The US dollar index is currently around 99.3250. Recently, the dollar’s movement has been supported by rising US bond yields and waning global risk appetite, but internal divergence is evident. Due to hawkish signals from European and UK central banks amid inflation pressures, the pound and euro have faced some pressure against the dollar, leading to a sideways adjustment in the dollar index.

The 4-hour chart shows the dollar index breaking below the middle Bollinger Band but finding support near 99.05. The MACD’s death cross and the green momentum bars suggest a short-term adjustment phase, with the two lines approaching zero, indicating a trend shift. Resistance is at the middle band 99.70, with key support between 98.50 and 99.05.

Regarding US Treasuries, influenced by tariff rhetoric and rising energy costs fueling inflation expectations, the 2-year yield has risen to 3.875%. Over the next 2-3 days, if the dollar index can hold above 99, its safe-haven status combined with bond effects may keep it strong; if it falls below support, a sharp correction toward 98.5 could occur.

Future Outlook

In the next 2-3 trading days, markets are expected to enter a highly dynamic and volatile phase. Oil remains supported by real supply disruptions; despite technical corrections, the bullish logic remains intact, with broad oscillations in the 107-115 USD range. Gold faces risks of a “second dip” after oversold rebounds, with limited upside until interest rate peak expectations stabilize. The dollar index and US bond yields will be key indicators; if the dollar stabilizes above 99, commodity rebounds may be suppressed. Given the “Quadruple Witching” effects, investors should remain alert to liquidity risks and sudden gaps caused by geopolitical news.

【FAQs】

1. Why does gold fall sharply when geopolitical tensions worsen?

This mainly stems from rising holding costs. Although geopolitical risks boost safe-haven demand, the dominant market logic now is rising inflation expectations leading to global rate hikes. US, UK, and German bond yields surge collectively, significantly reducing gold’s appeal as a zero-yield asset. When “interest rate pressure” outweighs “safe-haven demand,” gold prices tend to diverge downward.

2. Does the “double top” pattern in Brent crude mean the end of the upward trend?

Currently, it’s only a “short-term correction signal.” While the double top near 119 USD limits upside, the fundamental support from physical supply disruptions remains. As long as the Strait of Hormuz blockade risk persists, even a technical pullback to the lower band does not fundamentally weaken the large-scale bullish logic.

3. Why does the recent dollar index movement seem more conflicted than US bond yields?

Because currency pairs reflect relative value. Although rising US yields support the dollar, hawkish statements from German and European officials have boosted euro and pound rate expectations, partially offsetting dollar strength. This “global tightening race” causes the dollar to fluctuate sideways rather than trend unilaterally higher.

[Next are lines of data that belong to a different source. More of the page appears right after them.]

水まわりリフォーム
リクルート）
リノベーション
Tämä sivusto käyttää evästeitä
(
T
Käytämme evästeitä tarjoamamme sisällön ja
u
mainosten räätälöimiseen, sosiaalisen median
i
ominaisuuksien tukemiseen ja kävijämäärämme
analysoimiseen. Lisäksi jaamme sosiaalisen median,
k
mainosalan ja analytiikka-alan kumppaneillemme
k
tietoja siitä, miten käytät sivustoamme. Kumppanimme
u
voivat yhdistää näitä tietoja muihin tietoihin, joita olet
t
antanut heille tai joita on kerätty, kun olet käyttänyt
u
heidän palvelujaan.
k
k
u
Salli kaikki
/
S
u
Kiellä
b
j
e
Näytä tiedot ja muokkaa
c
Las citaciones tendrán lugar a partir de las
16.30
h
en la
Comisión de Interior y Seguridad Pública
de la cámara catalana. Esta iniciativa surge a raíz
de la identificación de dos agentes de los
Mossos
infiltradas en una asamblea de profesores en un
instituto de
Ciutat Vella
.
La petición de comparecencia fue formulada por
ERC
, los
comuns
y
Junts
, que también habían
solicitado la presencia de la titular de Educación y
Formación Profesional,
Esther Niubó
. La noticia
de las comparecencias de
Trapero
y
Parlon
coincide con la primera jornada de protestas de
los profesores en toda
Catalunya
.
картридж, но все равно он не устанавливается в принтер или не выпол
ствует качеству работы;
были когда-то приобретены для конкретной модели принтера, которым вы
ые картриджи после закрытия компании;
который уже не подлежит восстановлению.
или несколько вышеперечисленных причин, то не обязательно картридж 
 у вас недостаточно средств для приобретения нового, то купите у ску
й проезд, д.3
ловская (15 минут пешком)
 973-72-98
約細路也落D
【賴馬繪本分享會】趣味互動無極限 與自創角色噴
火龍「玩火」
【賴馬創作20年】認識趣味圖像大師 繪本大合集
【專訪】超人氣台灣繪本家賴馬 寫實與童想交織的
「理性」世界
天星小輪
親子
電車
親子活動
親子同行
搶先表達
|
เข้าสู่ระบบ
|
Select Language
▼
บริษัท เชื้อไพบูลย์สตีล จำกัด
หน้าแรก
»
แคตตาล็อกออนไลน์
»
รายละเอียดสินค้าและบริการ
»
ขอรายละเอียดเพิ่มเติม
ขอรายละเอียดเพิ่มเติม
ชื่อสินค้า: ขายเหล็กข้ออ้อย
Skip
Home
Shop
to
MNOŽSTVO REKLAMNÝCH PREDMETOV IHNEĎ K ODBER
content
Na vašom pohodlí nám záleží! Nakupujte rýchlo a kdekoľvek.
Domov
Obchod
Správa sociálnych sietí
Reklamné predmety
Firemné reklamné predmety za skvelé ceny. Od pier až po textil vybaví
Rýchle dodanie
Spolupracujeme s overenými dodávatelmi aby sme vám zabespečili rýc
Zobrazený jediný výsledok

4. What is “Quadruple Witching,” and how does it affect the next two trading days?

“Quadruple Witching” refers to the simultaneous expiration of stock options, index options, stock futures, and index futures. It often leads to increased volume and unpredictable market swings. In the current high geopolitical risk environment, derivative unwinding and hedging may amplify volatility in oil and gold, causing sudden spikes or drops.

5. If the dollar falls below 99, what chain reaction might occur in commodities?

Since commodities are dollar-denominated, a weakening dollar generally supports oil and gold from a currency translation perspective. Breaking below key support could ease the current pressure from high US bond yields on gold, potentially shifting gold from “oversold correction” to a strong rebound, and pushing oil out of its correction zone.